= WHAT IS BEING ASKED =
From the entries that follow, reproduce exactly and only the lines from the line with "Январь 2018" to the line with "marque immobilière quand vous utilisez l’IA", endpoints included.

= THE DATA =
'''
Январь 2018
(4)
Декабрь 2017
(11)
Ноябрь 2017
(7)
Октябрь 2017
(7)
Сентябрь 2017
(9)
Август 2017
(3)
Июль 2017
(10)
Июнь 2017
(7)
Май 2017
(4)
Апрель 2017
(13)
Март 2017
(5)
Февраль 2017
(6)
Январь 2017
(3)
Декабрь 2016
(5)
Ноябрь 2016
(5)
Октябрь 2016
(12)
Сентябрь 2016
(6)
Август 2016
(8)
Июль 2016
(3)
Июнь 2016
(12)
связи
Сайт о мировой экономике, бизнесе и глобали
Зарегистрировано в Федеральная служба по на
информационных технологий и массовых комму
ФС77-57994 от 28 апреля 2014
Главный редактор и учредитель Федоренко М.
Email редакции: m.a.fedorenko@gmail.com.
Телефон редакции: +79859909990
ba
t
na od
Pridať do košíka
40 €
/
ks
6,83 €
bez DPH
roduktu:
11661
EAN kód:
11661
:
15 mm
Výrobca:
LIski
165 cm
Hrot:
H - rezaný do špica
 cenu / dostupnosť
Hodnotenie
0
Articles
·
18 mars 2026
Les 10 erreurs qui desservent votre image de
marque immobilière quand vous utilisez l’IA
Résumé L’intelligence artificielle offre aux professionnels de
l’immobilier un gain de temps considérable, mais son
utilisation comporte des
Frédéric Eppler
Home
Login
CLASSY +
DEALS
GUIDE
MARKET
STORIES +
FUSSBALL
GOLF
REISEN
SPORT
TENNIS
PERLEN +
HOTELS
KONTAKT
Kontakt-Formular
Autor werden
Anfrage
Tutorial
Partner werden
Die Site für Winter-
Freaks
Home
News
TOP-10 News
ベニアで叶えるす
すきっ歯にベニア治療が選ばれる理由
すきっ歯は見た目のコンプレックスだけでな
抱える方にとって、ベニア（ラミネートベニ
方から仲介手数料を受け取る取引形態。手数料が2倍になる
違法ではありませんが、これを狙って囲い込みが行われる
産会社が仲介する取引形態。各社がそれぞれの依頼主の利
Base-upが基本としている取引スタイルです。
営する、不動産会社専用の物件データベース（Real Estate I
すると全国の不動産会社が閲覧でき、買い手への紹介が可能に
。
'''
'''
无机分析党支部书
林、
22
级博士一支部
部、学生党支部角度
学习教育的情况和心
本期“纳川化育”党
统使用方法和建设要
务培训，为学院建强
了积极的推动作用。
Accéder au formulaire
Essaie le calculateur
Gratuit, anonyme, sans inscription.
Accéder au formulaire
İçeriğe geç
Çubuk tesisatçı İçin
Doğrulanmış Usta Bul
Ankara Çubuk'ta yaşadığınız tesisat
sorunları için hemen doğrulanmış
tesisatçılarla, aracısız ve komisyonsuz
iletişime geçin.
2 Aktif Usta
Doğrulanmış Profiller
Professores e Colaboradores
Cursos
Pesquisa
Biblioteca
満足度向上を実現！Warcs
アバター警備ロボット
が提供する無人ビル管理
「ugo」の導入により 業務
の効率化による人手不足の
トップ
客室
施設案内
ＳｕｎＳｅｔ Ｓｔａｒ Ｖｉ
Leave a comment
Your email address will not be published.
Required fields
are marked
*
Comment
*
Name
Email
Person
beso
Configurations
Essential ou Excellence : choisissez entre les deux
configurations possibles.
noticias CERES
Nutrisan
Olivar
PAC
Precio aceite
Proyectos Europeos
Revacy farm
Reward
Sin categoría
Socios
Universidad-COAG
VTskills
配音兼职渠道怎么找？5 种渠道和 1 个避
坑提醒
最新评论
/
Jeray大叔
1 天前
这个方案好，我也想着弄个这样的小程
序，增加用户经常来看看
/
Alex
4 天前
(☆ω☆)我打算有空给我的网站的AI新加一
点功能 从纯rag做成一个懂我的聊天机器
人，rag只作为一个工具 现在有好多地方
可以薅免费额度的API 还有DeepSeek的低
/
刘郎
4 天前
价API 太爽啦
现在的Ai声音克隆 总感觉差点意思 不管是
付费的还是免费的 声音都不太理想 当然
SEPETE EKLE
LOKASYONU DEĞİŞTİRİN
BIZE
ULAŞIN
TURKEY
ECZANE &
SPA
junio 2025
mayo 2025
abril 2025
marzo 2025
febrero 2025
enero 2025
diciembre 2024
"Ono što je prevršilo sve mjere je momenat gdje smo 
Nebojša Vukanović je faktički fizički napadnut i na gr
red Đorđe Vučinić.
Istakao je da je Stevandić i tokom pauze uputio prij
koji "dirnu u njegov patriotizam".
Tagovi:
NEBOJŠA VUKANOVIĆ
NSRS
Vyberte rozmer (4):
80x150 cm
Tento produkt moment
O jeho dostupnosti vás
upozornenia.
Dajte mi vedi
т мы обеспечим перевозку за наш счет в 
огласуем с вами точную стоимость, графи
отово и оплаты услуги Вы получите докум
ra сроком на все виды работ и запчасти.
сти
'''
= ANSWER TO THIS EXERCISE =
Январь 2018
(4)
Декабрь 2017
(11)
Ноябрь 2017
(7)
Октябрь 2017
(7)
Сентябрь 2017
(9)
Август 2017
(3)
Июль 2017
(10)
Июнь 2017
(7)
Май 2017
(4)
Апрель 2017
(13)
Март 2017
(5)
Февраль 2017
(6)
Январь 2017
(3)
Декабрь 2016
(5)
Ноябрь 2016
(5)
Октябрь 2016
(12)
Сентябрь 2016
(6)
Август 2016
(8)
Июль 2016
(3)
Июнь 2016
(12)
связи
Сайт о мировой экономике, бизнесе и глобали
Зарегистрировано в Федеральная служба по на
информационных технологий и массовых комму
ФС77-57994 от 28 апреля 2014
Главный редактор и учредитель Федоренко М.
Email редакции: m.a.fedorenko@gmail.com.
Телефон редакции: +79859909990
ba
t
na od
Pridať do košíka
40 €
/
ks
6,83 €
bez DPH
roduktu:
11661
EAN kód:
11661
:
15 mm
Výrobca:
LIski
165 cm
Hrot:
H - rezaný do špica
 cenu / dostupnosť
Hodnotenie
0
Articles
·
18 mars 2026
Les 10 erreurs qui desservent votre image de
marque immobilière quand vous utilisez l’IA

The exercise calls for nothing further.